**Work item**
State how many lines of the data contain the word "tree", and write nothing besides the number.

**Extracted entries**

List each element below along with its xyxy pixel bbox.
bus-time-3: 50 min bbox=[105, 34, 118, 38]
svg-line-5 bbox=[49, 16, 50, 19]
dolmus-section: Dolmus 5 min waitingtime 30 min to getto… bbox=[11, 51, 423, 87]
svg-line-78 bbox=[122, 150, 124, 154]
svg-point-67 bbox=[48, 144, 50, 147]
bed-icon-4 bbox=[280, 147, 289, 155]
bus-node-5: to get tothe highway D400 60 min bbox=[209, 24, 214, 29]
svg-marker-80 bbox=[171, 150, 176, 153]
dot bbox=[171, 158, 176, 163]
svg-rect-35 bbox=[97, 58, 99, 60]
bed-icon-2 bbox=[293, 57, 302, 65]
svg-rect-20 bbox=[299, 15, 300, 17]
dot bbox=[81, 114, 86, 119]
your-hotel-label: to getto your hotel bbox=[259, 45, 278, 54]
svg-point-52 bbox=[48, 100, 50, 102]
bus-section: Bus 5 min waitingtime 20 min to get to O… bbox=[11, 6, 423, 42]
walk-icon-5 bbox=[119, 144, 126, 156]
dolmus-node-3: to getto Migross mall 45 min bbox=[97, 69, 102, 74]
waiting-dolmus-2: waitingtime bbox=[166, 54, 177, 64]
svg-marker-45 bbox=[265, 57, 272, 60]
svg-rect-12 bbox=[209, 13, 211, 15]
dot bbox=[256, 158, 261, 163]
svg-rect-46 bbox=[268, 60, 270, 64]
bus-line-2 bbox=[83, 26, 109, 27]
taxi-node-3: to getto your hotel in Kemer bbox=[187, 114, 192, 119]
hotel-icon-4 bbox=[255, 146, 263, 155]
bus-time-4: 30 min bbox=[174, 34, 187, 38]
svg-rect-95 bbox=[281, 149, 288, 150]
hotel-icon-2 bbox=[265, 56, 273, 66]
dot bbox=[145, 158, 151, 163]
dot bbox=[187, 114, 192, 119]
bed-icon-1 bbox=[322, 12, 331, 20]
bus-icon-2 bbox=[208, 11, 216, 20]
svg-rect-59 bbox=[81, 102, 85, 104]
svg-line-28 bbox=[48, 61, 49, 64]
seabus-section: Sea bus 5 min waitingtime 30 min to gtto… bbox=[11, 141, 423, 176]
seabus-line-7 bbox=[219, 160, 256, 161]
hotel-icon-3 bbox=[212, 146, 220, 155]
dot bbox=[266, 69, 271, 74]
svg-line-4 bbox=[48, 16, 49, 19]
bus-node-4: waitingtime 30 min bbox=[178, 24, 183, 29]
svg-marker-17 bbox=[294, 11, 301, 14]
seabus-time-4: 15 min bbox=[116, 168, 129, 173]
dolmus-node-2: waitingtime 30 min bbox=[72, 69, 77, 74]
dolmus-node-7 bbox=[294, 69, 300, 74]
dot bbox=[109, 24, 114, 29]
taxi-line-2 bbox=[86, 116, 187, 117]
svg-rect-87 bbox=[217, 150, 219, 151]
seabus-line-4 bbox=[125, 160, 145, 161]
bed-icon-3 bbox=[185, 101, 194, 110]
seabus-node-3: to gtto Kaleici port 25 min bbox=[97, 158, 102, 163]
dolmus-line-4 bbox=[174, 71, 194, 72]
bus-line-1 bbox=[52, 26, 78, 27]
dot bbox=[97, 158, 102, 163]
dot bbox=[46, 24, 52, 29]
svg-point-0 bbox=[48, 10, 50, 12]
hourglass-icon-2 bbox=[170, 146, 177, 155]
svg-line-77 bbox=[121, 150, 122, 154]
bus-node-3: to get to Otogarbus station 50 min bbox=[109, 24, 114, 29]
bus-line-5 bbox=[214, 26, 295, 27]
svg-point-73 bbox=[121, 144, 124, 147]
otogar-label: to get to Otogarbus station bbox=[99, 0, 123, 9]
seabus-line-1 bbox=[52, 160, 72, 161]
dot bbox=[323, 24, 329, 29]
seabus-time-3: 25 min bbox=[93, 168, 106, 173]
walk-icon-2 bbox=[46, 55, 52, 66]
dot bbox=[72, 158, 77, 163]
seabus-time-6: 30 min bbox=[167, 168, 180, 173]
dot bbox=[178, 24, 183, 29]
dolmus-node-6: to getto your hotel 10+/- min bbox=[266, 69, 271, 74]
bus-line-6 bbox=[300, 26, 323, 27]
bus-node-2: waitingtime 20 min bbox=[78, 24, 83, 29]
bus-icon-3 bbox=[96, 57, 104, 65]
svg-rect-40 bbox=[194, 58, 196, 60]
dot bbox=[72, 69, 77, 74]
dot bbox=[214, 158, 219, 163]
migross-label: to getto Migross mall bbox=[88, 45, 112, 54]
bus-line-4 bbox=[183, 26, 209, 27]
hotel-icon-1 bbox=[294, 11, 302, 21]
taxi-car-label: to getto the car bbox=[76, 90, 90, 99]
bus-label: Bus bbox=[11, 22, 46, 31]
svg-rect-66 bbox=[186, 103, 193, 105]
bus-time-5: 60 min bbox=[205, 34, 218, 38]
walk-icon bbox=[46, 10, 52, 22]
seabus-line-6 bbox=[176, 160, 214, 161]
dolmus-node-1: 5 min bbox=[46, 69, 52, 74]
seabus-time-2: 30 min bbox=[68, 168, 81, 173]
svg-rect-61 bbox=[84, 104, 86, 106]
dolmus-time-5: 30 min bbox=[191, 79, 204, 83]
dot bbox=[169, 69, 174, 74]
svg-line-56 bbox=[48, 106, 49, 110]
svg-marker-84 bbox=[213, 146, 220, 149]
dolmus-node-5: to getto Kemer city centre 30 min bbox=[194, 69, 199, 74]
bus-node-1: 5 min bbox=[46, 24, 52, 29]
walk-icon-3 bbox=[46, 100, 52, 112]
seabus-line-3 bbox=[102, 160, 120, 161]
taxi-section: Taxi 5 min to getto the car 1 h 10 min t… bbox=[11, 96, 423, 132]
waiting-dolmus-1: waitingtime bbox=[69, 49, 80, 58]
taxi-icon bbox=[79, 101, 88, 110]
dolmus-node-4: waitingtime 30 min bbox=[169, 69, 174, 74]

--

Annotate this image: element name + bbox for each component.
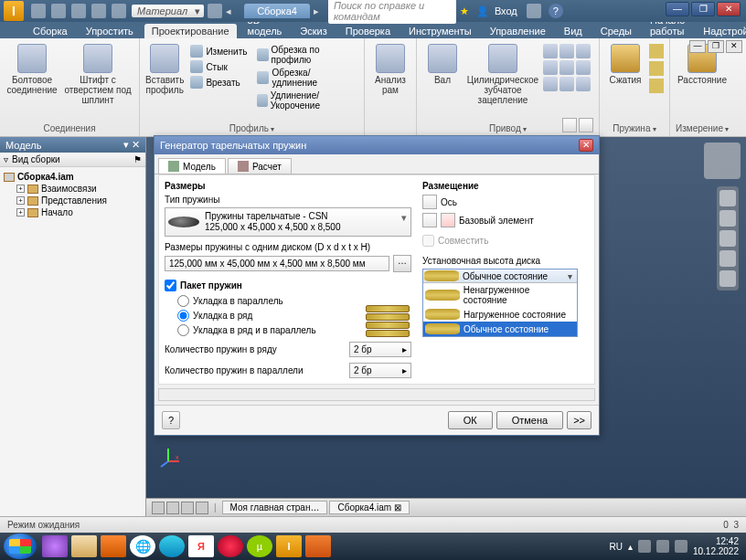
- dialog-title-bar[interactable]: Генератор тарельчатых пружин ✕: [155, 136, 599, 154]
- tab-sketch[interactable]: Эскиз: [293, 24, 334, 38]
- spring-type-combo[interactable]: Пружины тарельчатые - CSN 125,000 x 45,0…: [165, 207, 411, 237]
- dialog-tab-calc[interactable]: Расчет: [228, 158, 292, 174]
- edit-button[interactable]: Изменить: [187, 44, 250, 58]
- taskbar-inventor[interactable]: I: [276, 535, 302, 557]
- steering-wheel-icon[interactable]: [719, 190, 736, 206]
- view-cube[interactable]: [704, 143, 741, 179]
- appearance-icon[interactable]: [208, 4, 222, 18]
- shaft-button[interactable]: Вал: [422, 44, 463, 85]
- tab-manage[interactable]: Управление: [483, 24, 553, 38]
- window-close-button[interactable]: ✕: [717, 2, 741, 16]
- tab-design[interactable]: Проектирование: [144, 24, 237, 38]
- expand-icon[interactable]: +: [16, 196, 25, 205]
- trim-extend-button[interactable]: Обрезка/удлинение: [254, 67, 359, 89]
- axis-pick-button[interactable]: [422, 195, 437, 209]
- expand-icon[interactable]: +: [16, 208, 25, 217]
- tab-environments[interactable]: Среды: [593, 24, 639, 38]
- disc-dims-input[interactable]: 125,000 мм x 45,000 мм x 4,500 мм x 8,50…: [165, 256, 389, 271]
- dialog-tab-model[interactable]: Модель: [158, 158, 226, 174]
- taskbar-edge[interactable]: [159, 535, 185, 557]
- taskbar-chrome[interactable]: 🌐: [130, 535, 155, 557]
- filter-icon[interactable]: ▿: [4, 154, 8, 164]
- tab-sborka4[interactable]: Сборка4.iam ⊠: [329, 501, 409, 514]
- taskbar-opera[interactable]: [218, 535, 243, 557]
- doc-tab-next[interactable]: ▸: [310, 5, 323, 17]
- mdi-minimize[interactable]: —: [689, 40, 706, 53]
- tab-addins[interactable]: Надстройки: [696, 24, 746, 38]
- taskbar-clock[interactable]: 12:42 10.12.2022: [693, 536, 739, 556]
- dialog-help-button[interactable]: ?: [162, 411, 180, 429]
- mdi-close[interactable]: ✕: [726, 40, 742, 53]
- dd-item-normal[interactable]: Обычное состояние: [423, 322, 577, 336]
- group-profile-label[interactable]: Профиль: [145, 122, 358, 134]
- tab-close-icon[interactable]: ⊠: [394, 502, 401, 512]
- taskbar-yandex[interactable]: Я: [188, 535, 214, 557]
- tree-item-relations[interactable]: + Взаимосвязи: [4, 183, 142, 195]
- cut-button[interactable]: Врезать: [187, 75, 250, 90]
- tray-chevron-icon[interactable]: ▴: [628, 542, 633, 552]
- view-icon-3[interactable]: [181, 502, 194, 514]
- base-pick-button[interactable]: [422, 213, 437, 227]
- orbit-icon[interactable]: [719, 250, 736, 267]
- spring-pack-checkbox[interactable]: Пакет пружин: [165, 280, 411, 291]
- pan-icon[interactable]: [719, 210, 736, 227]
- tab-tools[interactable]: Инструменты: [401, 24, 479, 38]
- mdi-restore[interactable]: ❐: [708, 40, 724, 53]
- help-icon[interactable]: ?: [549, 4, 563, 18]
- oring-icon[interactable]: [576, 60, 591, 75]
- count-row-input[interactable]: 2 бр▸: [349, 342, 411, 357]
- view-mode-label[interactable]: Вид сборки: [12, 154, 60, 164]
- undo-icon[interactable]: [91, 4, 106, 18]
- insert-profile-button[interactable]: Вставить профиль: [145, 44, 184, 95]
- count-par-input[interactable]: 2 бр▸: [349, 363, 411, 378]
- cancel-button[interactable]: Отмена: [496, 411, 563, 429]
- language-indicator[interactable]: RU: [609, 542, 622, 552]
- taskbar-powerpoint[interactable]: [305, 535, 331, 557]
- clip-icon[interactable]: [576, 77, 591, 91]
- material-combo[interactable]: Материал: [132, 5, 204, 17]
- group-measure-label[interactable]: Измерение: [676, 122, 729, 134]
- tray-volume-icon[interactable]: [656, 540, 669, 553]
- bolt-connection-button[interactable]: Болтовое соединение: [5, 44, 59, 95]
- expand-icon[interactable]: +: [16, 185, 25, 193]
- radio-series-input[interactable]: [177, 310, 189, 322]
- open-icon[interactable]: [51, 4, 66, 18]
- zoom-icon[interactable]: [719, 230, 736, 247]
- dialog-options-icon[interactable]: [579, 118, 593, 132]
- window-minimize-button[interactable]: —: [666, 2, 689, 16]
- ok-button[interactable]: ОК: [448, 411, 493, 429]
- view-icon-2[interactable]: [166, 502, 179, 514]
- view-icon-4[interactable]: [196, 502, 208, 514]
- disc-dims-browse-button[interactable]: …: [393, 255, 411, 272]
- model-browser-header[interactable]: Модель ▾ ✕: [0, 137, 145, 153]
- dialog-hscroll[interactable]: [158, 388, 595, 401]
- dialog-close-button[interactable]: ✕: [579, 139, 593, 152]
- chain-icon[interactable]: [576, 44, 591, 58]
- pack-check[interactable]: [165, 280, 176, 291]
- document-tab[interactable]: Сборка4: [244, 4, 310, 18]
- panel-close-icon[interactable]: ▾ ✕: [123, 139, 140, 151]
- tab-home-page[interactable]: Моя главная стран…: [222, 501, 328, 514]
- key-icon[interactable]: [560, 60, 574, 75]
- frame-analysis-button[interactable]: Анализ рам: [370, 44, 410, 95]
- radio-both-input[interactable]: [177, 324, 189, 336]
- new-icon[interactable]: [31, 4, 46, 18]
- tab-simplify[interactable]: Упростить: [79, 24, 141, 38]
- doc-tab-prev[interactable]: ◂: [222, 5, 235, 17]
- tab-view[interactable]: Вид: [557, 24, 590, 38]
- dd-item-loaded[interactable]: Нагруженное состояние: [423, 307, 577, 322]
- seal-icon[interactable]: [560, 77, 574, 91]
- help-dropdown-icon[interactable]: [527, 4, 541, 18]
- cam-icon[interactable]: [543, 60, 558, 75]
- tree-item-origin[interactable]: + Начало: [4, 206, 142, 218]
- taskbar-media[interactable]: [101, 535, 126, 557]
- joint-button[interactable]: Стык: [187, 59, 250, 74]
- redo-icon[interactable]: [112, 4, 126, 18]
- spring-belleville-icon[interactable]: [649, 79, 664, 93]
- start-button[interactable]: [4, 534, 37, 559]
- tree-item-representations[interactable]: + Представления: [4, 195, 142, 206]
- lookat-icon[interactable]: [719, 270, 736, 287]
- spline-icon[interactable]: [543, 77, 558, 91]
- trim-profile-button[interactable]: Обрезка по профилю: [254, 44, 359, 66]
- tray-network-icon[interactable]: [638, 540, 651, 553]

**Task answer**
3